A guide to tax savings with S-corporations
Starting as an independent contractor…
Do you control your own work schedule and bring your own tools/equipment to the job?
If so, then you are likely an independent contractor (IC) and NOT an employee.
As an IC*, how does this affect me?
If you are an independent contractor, you are self-employed – AKA – a Schedule C
Your earnings are totaled with a Form 1099 annually by businesses that pay you for services.
Self-employment tax is Social Security and Medicare tax (FICA taxes) and about 15%.
This tax is typically paid with your tax return and often quite a shock for most people.
There are alternatives to this process that can save you money (via lower taxes!) while retaining your independence. The best way (our opinion) to do this is with an S-corporation.
What is an S-Corporation?
An S-Corporation is a type of company that has special tax benefits. The main function of an S-corporation is to avoid double taxes, the company does NOT pay taxes, the owners DO. An S-corporation is a federal tax election and can be formed from a regular company (a C-corp) OR an LLC.
This is the only election that you will participate in where everyone wins!
What do I need to qualify for an S-Corporation?
Be organized as a US company, either an LLC or C-corporation
Technical and other (likely not applicable) items below
- Have less than 100 shareholders
- Have only one class of stock
- Have allowable shareholders, individuals, trusts, and estates. S-corps cannot have “fancy” shareholders, such as partnerships, corporations, or non-domestic shareholders.
How can I become an S-Corporation?
Step two: Obtain a Employer Identification Number (EIN) online through IRS.gov, which will register your new company with the IRS.
Step three: Open a bank account (using your EIN) and incorporation documents and start the business!
Step four: File your S-Election with the IRS (best to contact a tax advisor, hey that’s US!).
Also see our blog for a more technical guide: How do I become an S-Corporation?
What are the direct benefits of an S-Corp?
Taking profits (distributions) out of an S-corp is easy! For most other types of companies it is difficult and expensive.
S-corps provide a layer of protection that keeps the business separate from the owners, in many cases (like an LLC).
Distributions are not subject to self employment taxes, which saves 15% (just like that insurance company).
What are the indirect benefits of an S-Corp?
Distributions, distributions, distributions!
The opportunity to pay yourself W-2 wages. (Yes, you can pay yourself as an employee!?!?)
S-corp’s do not receive 1099 forms, which saves time and eliminates paperwork.

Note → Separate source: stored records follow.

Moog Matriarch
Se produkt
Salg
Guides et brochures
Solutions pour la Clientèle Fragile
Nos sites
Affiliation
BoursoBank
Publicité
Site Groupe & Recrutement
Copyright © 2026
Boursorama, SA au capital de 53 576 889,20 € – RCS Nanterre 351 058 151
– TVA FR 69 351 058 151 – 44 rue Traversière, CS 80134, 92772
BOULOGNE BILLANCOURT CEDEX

Be your own boss, without the self-employment taxes.
Why would I need want a W-2?
One of the biggest benefits of forming your own company and paying yourself (W-2) wages is that a lender (think mortgage) is more likely to swipe right on your loan application.
Lender’s feel strongly about W-2s, as they are often the primary source of income for most applicants. If you are the business owner and have a W-2 from the business, it greatly assists lenders with verifying your income and therefore their ability to lend you money. Buy that house, car, or (boat!) with that W-2 and your S-corporation.
What would change for me?
You are still the boss (and shareholder), but now you have some more responsibilities at tax time.

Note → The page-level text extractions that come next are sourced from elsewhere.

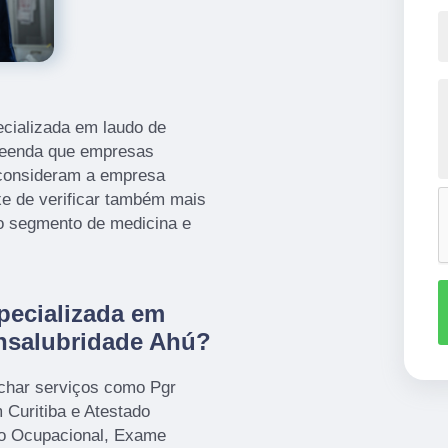
ecializada em laudo de
preenda que empresas
consideram a empresa
e de verificar também mais
o segmento de medicina e
specializada em
insalubridade Ahú?
har serviços como Pgr
Curitiba e Atestado
co Ocupacional, Exame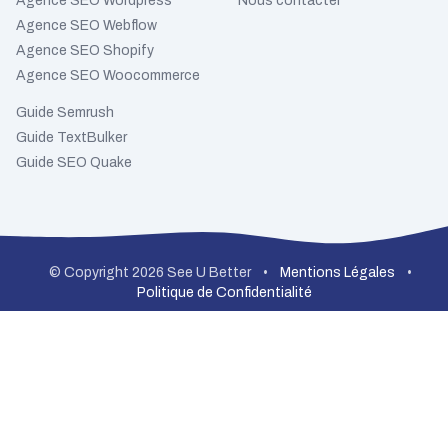
Agence SEO Wordpress
Nous contacter
Agence SEO Webflow
Agence SEO Shopify
Agence SEO Woocommerce
Guide Semrush
Guide TextBulker
Guide SEO Quake
© Copyright 2026 See U Better
•
Mentions Légales
•
Politique de Confidentialité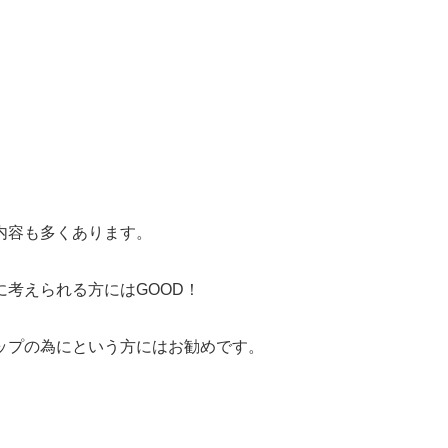
越エリア
雲崎町
刈羽村
小千谷市
柏崎市
見附市
長岡
沼エリア
日町市
南魚沼市
魚沼市
越エリア
越市
妙高市
津南町
糸魚川市
内容も多くあります。
条件選択に戻る
考えられる方にはGOOD！
ップの為にという方にはお勧めです。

You need to file an additional tax return and you will likely have to pay payroll taxes for the W-2.
The cost to prepare your taxes will go up, but the taxes due will go down more!

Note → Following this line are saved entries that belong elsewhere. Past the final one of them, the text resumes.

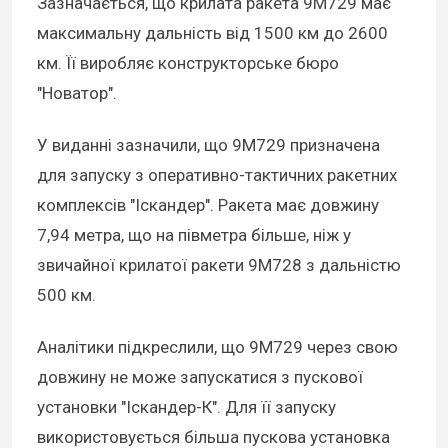
Зазначається, що крилата ракета 9М729 має
максимальну дальність від 1500 км до 2600
км. Її виробляє конструкторське бюро
"Новатор".
У виданні зазначили, що 9М729 призначена
для запуску з оперативно-тактичних ракетних
комплексів "Іскандер". Ракета має довжину
7,94 метра, що на півметра більше, ніж у
звичайної крилатої ракети 9М728 з дальністю
500 км.
Аналітики підкреслили, що 9М729 через свою
довжину не може запускатися з пускової
установки "Іскандер-К". Для її запуску
використовується більша пускова установка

When should I become an S-Corporation?
As soon as possible. NOW. YESTERDAY. TODAY. whenever…
The process can take around a week if you are fully engaged in the process. It can take the IRS a little bit to respond, so the sooner the process is started the better.
We recommend expediting the process of forming your company with the Secretary of State. If not, it can take up to a month to hear back from the state.